# Aim of the task
Copy the data exactly.
━━━━━━
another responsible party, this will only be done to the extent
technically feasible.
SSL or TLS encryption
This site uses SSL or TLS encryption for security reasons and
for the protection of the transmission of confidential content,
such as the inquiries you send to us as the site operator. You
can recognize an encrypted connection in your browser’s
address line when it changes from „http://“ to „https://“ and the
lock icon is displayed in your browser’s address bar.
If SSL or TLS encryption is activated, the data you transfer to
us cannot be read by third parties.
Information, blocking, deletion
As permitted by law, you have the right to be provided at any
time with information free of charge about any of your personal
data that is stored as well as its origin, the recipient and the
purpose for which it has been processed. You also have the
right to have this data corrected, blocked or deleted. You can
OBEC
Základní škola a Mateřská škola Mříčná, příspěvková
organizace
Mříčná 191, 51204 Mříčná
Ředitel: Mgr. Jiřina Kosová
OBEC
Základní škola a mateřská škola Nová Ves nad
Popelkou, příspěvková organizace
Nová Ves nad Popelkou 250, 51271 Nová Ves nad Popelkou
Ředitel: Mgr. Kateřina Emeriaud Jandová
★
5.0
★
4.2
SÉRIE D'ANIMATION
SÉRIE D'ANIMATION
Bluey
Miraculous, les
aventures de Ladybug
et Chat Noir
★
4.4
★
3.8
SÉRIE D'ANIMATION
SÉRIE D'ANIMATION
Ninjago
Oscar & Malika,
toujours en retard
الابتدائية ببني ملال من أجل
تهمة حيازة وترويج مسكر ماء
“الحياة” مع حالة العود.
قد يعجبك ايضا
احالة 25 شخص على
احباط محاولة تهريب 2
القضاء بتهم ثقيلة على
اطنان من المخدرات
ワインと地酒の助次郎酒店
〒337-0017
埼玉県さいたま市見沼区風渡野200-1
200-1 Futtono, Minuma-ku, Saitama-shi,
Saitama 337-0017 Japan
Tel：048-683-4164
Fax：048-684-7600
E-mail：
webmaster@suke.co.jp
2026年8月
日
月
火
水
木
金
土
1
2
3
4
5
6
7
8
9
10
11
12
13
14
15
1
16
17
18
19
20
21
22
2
━━━━━━
# Written answer
another responsible party, this will only be done to the extent
technically feasible.
SSL or TLS encryption
This site uses SSL or TLS encryption for security reasons and
for the protection of the transmission of confidential content,
such as the inquiries you send to us as the site operator. You
can recognize an encrypted connection in your browser’s
address line when it changes from „http://“ to „https://“ and the
lock icon is displayed in your browser’s address bar.
If SSL or TLS encryption is activated, the data you transfer to
us cannot be read by third parties.
Information, blocking, deletion
As permitted by law, you have the right to be provided at any
time with information free of charge about any of your personal
data that is stored as well as its origin, the recipient and the
purpose for which it has been processed. You also have the
right to have this data corrected, blocked or deleted. You can
OBEC
Základní škola a Mateřská škola Mříčná, příspěvková
organizace
Mříčná 191, 51204 Mříčná
Ředitel: Mgr. Jiřina Kosová
OBEC
Základní škola a mateřská škola Nová Ves nad
Popelkou, příspěvková organizace
Nová Ves nad Popelkou 250, 51271 Nová Ves nad Popelkou
Ředitel: Mgr. Kateřina Emeriaud Jandová
★
5.0
★
4.2
SÉRIE D'ANIMATION
SÉRIE D'ANIMATION
Bluey
Miraculous, les
aventures de Ladybug
et Chat Noir
★
4.4
★
3.8
SÉRIE D'ANIMATION
SÉRIE D'ANIMATION
Ninjago
Oscar & Malika,
toujours en retard
الابتدائية ببني ملال من أجل
تهمة حيازة وترويج مسكر ماء
“الحياة” مع حالة العود.
قد يعجبك ايضا
احالة 25 شخص على
احباط محاولة تهريب 2
القضاء بتهم ثقيلة على
اطنان من المخدرات
ワインと地酒の助次郎酒店
〒337-0017
埼玉県さいたま市見沼区風渡野200-1
200-1 Futtono, Minuma-ku, Saitama-shi,
Saitama 337-0017 Japan
Tel：048-683-4164
Fax：048-684-7600
E-mail：
webmaster@suke.co.jp
2026年8月
日
月
火
水
木
金
土
1
2
3
4
5
6
7
8
9
10
11
12
13
14
15
1
16
17
18
19
20
21
22
2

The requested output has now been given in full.